__TASK TO COMPLETE__.
Show every line in the records below that contains the word "який".

━━ DATASET

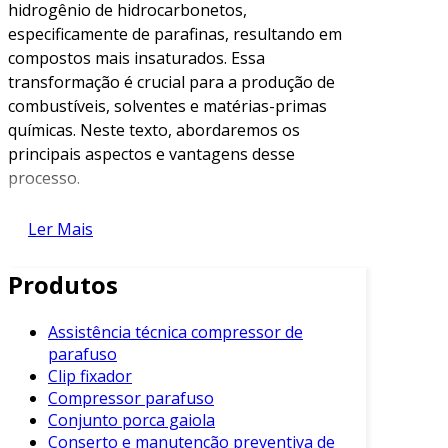
hidrogênio de hidrocarbonetos,
especificamente de parafinas, resultando em
compostos mais insaturados. Essa
transformação é crucial para a produção de
combustíveis, solventes e matérias-primas
químicas. Neste texto, abordaremos os
principais aspectos e vantagens desse
processo.
O Que é Desidrogenação?
Ler Mais
A desidrogenação é uma reação química onde
Produtos
hidrogênio é removido de uma molécula. No
caso das parafinas, que são alcanos saturados,
este processo resulta em olefinas. As olefinas,
Assistência técnica compressor de
parafuso
por sua vez, são compostos químicos com uma
Clip fixador
ou mais ligações duplas entre átomos de
Compressor parafuso
carbono, o que as torna mais reativas que suas
Conjunto porca gaiola
contrapartes saturadas.
Conserto e manutenção preventiva de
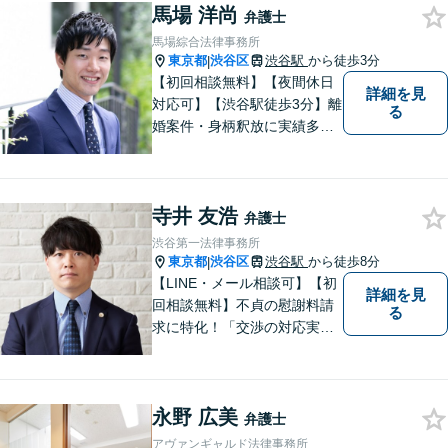
馬場 洋尚
ただける解決を実現すること
弁護士
が私たちの使命です。
馬場綜合法律事務所
東京都
渋谷区
渋谷駅
から徒歩3分
|
【初回相談無料】【夜間休日
詳細を見
対応可】【渋谷駅徒歩3分】離
る
婚案件・身柄釈放に実績多数
あり。離婚・不貞の慰謝料・
相続問題や刑事事件に注力し
ています。一人ひとりとしっ
寺井 友浩
かりと向き合い、迅速に粘り
弁護士
強くより良い解決を目指しま
渋谷第一法律事務所
す。お困りの場合、まずはご
東京都
渋谷区
渋谷駅
から徒歩8分
|
相談ください。
【LINE・メール相談可】【初
詳細を見
回相談無料】不貞の慰謝料請
る
求に特化！「交渉の対応実績3
00件以上」多角的な視点で依
頼者さまをサポートし、最良
の解決を目指します。相手と
永野 広美
の交渉を代理し、増額または
弁護士
減額に向け、粘り強く取り組
アヴァンギャルド法律事務所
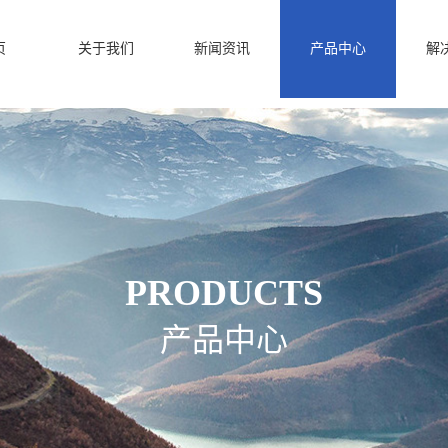
页
关于我们
新闻资讯
产品中心
解
PRODUCTS
产品中心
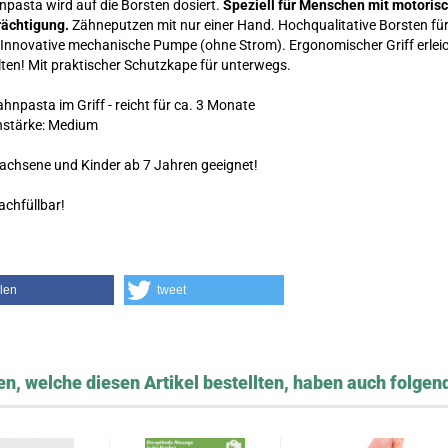
npasta wird auf die Borsten dosiert.
Speziell für Menschen mit motoris
rächtigung.
Zähneputzen mit nur einer Hand. Hochqualitative Borsten für
Innovative mechanische Pumpe (ohne Strom). Ergonomischer Griff erleic
ten! Mit praktischer Schutzkape für unterwegs.
hnpasta im Griff - reicht für ca. 3 Monate
nstärke: Medium
achsene und Kinder ab 7 Jahren geeignet!
achfüllbar!
ilen
tweet
n, welche diesen Artikel bestellten, haben auch folgend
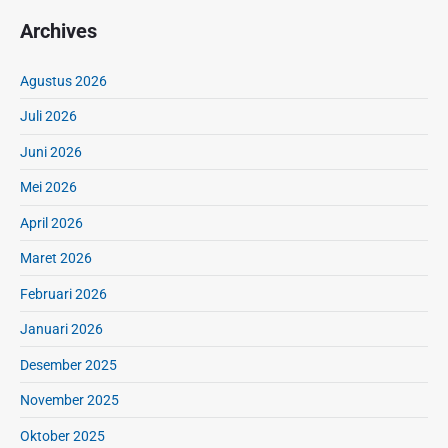
Archives
Agustus 2026
Juli 2026
Juni 2026
Mei 2026
April 2026
Maret 2026
Februari 2026
Januari 2026
Desember 2025
November 2025
Oktober 2025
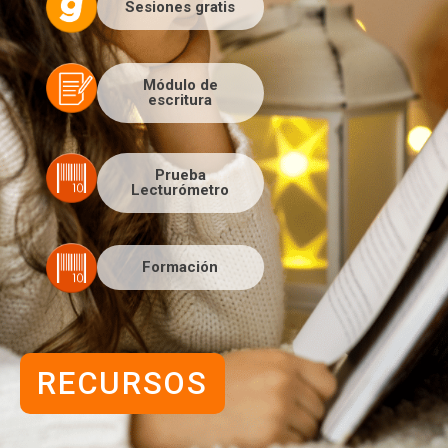
Sesiones gratis
Módulo de
escritura
Prueba
Lecturómetro
Formación
RECURSOS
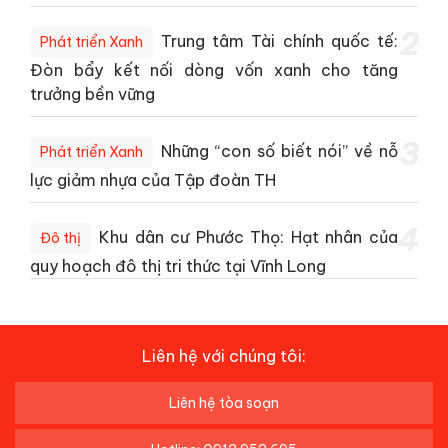
2
Trung tâm Tài chính quốc tế:
Phát triển Xanh
Đòn bẩy kết nối dòng vốn xanh cho tăng
trưởng bền vững
3
Những “con số biết nói” về nỗ
Phát triển Xanh
lực giảm nhựa của Tập đoàn TH
4
Khu dân cư Phước Thọ: Hạt nhân của
Đô thị
quy hoạch đô thị tri thức tại Vĩnh Long
Liên hệ với chúng tôi:
Liên hệ tòa soạn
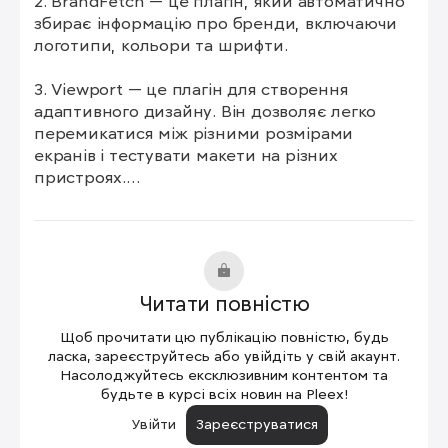
2. BrandFetch — це плагін, який автоматично 
збирає інформацію про бренди, включаючи 
логотипи, кольори та шрифти. 

3. Viewport — це плагін для створення 
адаптивного дизайну. Він дозволяє легко 
перемикатися між різними розмірами 
екранів і тестувати макети на різних 
пристроях.

4. Split Shape — простий, але неймовірно 
корисний плагін, який дозволяє розділяти 
фігури на декілька частин. 

Читати повністю
5. Design Lint — це інструмент для перевірки 
вашого дизайну на відповідність стандартам. 
Щоб прочитати цю публікацію повністю, будь
Він автоматично сканує макет і позначає 
ласка, зареєструйтесь або увійдіть у свій акаунт.
будь-які помилки, такі як некоректні 
Насолоджуйтесь ексклюзивним контентом та
будьте в курсі всіх новин на Pleex!
відступи, невідповідність стилів чи 
розбіжності з сіткою. 

Увійти
Зареєструватися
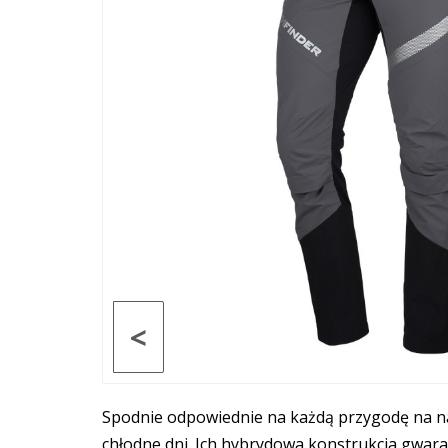
<
Spodnie odpowiednie na każdą przygodę na nar
chłodne dni. Ich hybrydowa konstrukcja gwar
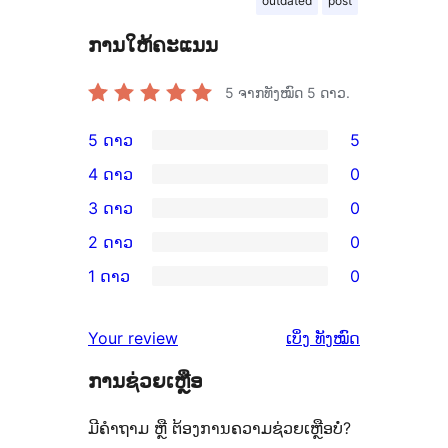
outdated
post
ການໃຫ້ຄະແນນ
5
ຈາກທັງໝົດ 5 ດາວ.
5 ດາວ
5
ການ
4 ດາວ
0
ວິຈານ
ການ
3 ດາວ
0
5
ວິຈານ
ການ
2 ດາວ
0
ດາວ
4
ວິຈານ
ການ
ຈຳນວນ
1 ດາວ
0
ດາວ
3
ວິຈານ
ການ
5
ຈຳນວນ
ດາວ
2
ວິຈານ
ລາຍການ
ຄຳ
0
Your review
ເບິ່ງ
ທັງໝົດ
ຈຳນວນ
ດາວ
1
ຄິດ
ລາຍການ
0
ຈຳນວນ
ການຊ່ວຍເຫຼືອ
ດາວ
ເຫັນ
ລາຍການ
0
ຈຳນວນ
ມີຄຳຖາມ ຫຼື ຕ້ອງການຄວາມຊ່ວຍເຫຼືອບໍ່?
ລາຍການ
0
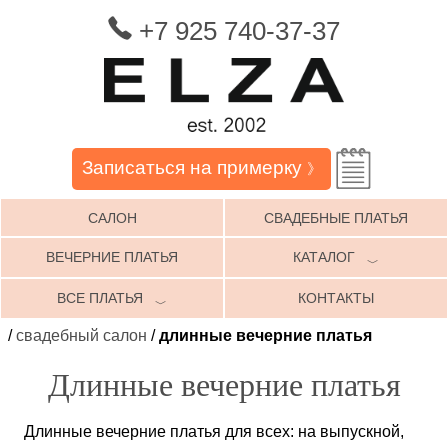
+7 925 740-37-37
Записаться на примерку
》
САЛОН
СВАДЕБНЫЕ ПЛАТЬЯ
ВЕЧЕРНИЕ ПЛАТЬЯ
КАТАЛОГ
﹀
ВСЕ ПЛАТЬЯ
КОНТАКТЫ
﹀
/
свадебный салон
/
длинные вечерние платья
Длинные вечерние платья
Длинные вечерние платья для всех: на выпускной,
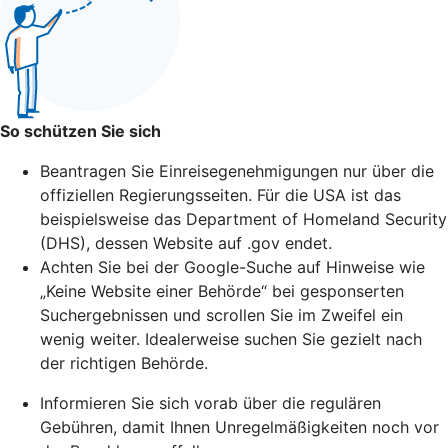
So schützen Sie sich
Beantragen Sie Einreisegenehmigungen nur über die
offiziellen Regierungsseiten. Für die USA ist das
beispielsweise das Department of Homeland Security
(DHS), dessen Website auf .gov endet.
Achten Sie bei der Google-Suche auf Hinweise wie
„Keine Website einer Behörde“ bei gesponserten
Suchergebnissen und scrollen Sie im Zweifel ein
wenig weiter. Idealerweise suchen Sie gezielt nach
der richtigen Behörde.
Informieren Sie sich vorab über die regulären
Gebühren, damit Ihnen Unregelmäßigkeiten noch vor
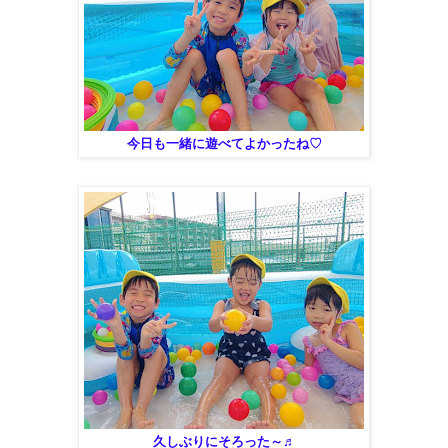
今日も一緒に遊べてよかったね♡
久しぶりにそろった～♬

━━━━

__RESULT__.
2. BrandFetch — це плагін, який автоматично 
корисний плагін, який дозволяє розділяти 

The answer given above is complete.